On attendait la sortie du modèle agricole dominant, on a la perspective d’une agriculture « moins dépendante aux pesticides ». Le sevrage n'est donc pas envisagé… Face aux risques sanitaires et environnementaux que plus personne ne conteste, le plan gouvernemental propose de « diminuer rapidement l’utilisation des substances les plus préoccupantes pour la santé et l’environnement ». En commençant par les CMR 1 (1) et les substances persistantes dans l’environnement, dont le retrait devait être effectif depuis… 2009. Il vise aussi à faire évoluer le cadre législatif européen par différentes mesures techniques en cohérence avec le principe de précaution (études indépendantes pour les cas les plus controversés, conditions de substitution de produits, définition de faits scientifiques nouveaux permettant de reconsidérer les autorisations). Tous ces points permettraient incontestablement des avancées.
En parallèle il sera demandé à l’Anses (2), d’engager une expertise concernant les substances repérées par la mission commune agriculture, santé, environnement de décembre 2017. Mais sans possibilité de faire de contre-expertise dans le cadre européen actuel, l’Agence ne pourra que se fier aux documents fournis par les industriels pour apporter des éléments nouveaux de dangerosité. À moins qu’elle ne parvienne à s’appuyer sur la littérature scientifique qui, non produite selon les standards des règlements internationaux, a cependant peu de chance d’impressionner l’EFSA (3).

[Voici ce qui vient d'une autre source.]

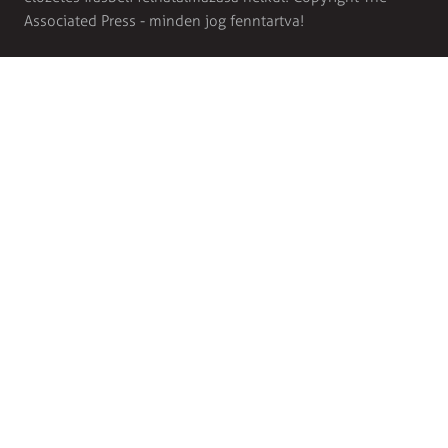
Associated Press - minden jog fenntartva!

La mise sur le marché de perturbateurs endocriniens risque de continuer
Nous sommes bien chez Kafka, et la mise sur le marché de CMR simplement possibles et de nouveaux Perturbateurs Endocriniens risque de continuer longtemps… Ce n’est donc pas d’une énième étude de cancérogénicité concernant le glyphosate prévue par ce plan dont nous avons besoin, mais d’une remise à plat du modèle d’évaluation des pesticides. Celle-ci doit tenir compte des données scientifiques nouvelles : effets cocktails rendant un produit avec ses coformulants souvent plus dangereux que la seule substance évaluée ; importance des périodes de vulnérabilité que constitue la grossesse, la petite enfance, la puberté ; effets neurotoxiques passant largement sous les radars de l'évaluation européenne. Cette remise à plat ne peut plus éluder cette question : comment accorder notre confiance à un processus d'expertise opaque, reposant largement sur les études classées secret-défense des industriels ?

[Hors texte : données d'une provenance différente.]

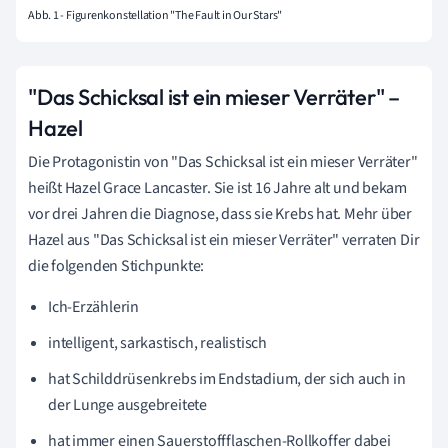
Abb. 1 - Figurenkonstellation "The Fault in Our Stars"
"Das Schicksal ist ein mieser Verräter" –
Hazel
Die Protagonistin von "Das Schicksal ist ein mieser Verräter"
heißt Hazel Grace Lancaster. Sie ist 16 Jahre alt und bekam
vor drei Jahren die Diagnose, dass sie Krebs hat. Mehr über
Hazel aus "Das Schicksal ist ein mieser Verräter" verraten Dir
die folgenden Stichpunkte:
Ich-Erzählerin
intelligent, sarkastisch, realistisch
hat Schilddrüsenkrebs im Endstadium, der sich auch in
der Lunge ausgebreitete
hat immer einen Sauerstoffflaschen-Rollkoffer dabei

À défaut d’engager ce combat européen, dont l’issue est certes largement hypothétique, le gouvernement semble au moins se donner les moyens d’accumuler les preuves du forfait : actualisation de l’expertise Inserm de 2013 portant sur les effets sanitaires et de celle de l’Inra concernant l’impact sur la biodiversité, biosurveillance, recherche sur les effets cocktails… Et ouvre le chantier de la protection des riverains (des zones non traitées par des produits classés dangereux vont-elles enfin être définies ?). Il semble aussi vouloir imposer la séparation bienvenue des activités de conseil et de vente des pesticides et mobiliser la recherche agronomique sur les approches système.

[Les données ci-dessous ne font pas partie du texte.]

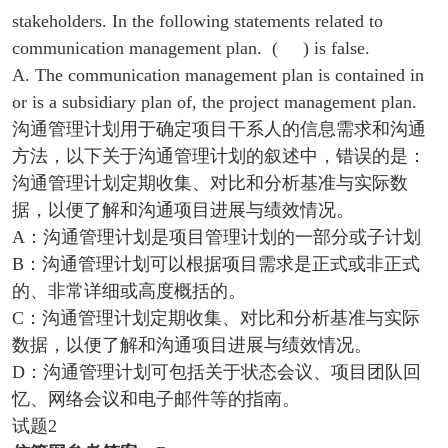
stakeholders. In the following statements related to
communication management plan. ( ) is false.
A. The communication management plan is contained in
or is a subsidiary plan of, the project management plan.
沟通管理计划用于确定项目干系人的信息需求和沟通
方法，以下关于沟通管理计划的叙述中，错误的是：
沟通管理计划定期收集、对比和分析基准与实际数
据，以便了解和沟通项目进展与绩效情况。
A：沟通管理计划是项目管理计划的一部分或子计划
B：沟通管理计划可以根据项目需求是正式或非正式
的、非常详细或高度概括的。
C：沟通管理计划定期收集、对比和分析基准与实际
数据，以便了解和沟通项目进展与绩效情况。
D：沟通管理计划可包括关于状态会议、项目团队回
忆、网络会议和电子邮件等的指南。
试题2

Ambiguïté sur l'agriculture biologique
Si certaines choses vont dans le bon sens, d’où vient alors ce sentiment que le compte n’y est pas ? De l’ambiguïté entretenue sur les aides à l'agriculture biologique (AB), alternative plébiscitée par les consommateurs et moyen préventif incontournable au moins lors de la grossesse et la petite enfance. Ce plan et les récentes mesures gouvernementales se concentrent en effet sur un soutien à la conversion en AB, alors que la suppression de l’aide au maintien reste d’actualité.
Le Président de la République avait pourtant mis la reconnaissance des services environnementaux au centre de son discours de Rungis (octobre 2017). Comment, un pied sur la pédale d’accélérateur et l’autre sur le frein, sécuriser la transition forcément compliquée des agriculteurs ? Et permettre à tous de réduire notre exposition à ces produits sans attendre l'évolution du cadre européen ?
(1) CMR 1 : cancérigènes, mutagènes, reprotoxiques certains. Le règlement de 2009 stipule qu’ ils doivent être retirés du marché mais permet de continuer à utiliser les CMR simplement possibles dont bon nombre seront les CMR certains de demain…
(2) L' Anses est l’agence de sécurité sanitaire française chargée de l’étude et de la délivrance des autorisations de mise sur le marché des pesticides
(3) EFSA : agence européenne de sécurité de l’alimentation qui accorde l’autorisation aux substances actives (SA), les Etats délivrant les AMM des produits (en France c’est l’Anses qui en est chargée).